The DuPage Democratic Party has appointed Lynn LaPlante to challenge Republican incumbent Tim Elliott for a District 4 seat on the county board.

LaPlante will enter the race with less than 70 days before the November general election, but the Glen Ellyn candidate says she will lean on a campaign infrastructure she assembled for a primary contest in which she was the runner-up by a razor-thin margin.

Precinct committeemen in District 4 chose LaPlante to replace Hadiya Afzal, the Democratic nominee who formally dropped out of the race earlier this week.

The party filed the necessary paperwork with the county clerk's office Wednesday, the last day to submit a new candidate to appear on the ballot.

Democrats are seeking to build on the gains from the election two years ago. All seven Democrats on the 18-member county board are women; all 11 Republicans are men.

"It's really important to add more diversity to the board and to have our county board reflect its constituents in a much more accurate way," said LaPlante, a violist who captured 4,399 votes to Afzal's 4,447 in the primary.

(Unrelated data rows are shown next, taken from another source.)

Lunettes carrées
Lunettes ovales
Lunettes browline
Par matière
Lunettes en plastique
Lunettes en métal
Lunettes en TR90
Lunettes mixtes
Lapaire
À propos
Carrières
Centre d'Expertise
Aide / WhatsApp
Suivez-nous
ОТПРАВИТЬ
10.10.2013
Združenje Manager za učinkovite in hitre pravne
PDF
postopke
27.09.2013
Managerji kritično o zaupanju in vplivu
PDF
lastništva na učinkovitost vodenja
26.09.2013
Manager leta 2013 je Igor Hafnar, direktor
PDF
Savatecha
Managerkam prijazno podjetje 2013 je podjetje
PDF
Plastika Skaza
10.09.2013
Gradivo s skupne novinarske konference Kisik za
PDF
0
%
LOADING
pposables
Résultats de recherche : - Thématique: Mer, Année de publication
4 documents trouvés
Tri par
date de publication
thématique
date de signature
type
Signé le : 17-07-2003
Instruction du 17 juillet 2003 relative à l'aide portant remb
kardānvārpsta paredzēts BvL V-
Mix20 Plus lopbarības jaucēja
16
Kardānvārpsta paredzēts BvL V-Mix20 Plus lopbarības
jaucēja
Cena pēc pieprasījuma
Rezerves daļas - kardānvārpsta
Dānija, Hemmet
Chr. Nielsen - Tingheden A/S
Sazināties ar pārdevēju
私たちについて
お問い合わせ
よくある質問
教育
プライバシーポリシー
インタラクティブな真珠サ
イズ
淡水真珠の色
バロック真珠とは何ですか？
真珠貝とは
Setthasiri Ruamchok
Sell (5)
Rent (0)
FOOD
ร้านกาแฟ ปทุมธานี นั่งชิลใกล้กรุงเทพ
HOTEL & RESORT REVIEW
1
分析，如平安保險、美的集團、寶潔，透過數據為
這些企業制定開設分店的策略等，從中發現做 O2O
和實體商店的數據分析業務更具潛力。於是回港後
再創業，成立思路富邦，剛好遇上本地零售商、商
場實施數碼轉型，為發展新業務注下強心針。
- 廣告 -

Elliott is positioning himself as an independent voice. The attorney and former Glen Ellyn village trustee is vying for his second term on the county board.

"What I believe is that most of the problems that we face on the county board are not Republican problems or Democratic problems," he said. "They're not men problems or women problems. They're the problems that everyone in DuPage County faces equally. We want responsive government. We want good services."

Four years ago, he won a GOP primary against an opponent endorsed by the county board chairman.

"I know what it's like to run as an outsider even within my own party," Elliott said.

LaPlante defeated two other hopefuls to become the top choice of a group of 70 mostly Milton Township precinct committeemen who voted Tuesday night. Precinct committeemen from York and Bloomingdale townships also attended.

Two others seriously considered running, but in the end did not, DuPage Democratic Party Chairwoman Cynthia Borbas said.

Afzal, a progressive recent college graduate, announced her decision to bow out of the race last month in the wake of backlash to a social media post about protests in Portland, Oregon.

Afzal tweeted that she was repeatedly watching a video of a clash between protesters and officers and "laughing every single time." The clip appears to show a federal officer throwing a projectile over a barricade and then being hit in the head by a projectile.

Conservative social media personality Andy Ngo shared a screenshot of Afzal's tweet to his Twitter followers on July 26.

District 4 covers all or parts of Addison, Bloomingdale, Carol Stream, Glen Ellyn, Glendale Heights, Lisle, Lombard, Wheaton and Winfield.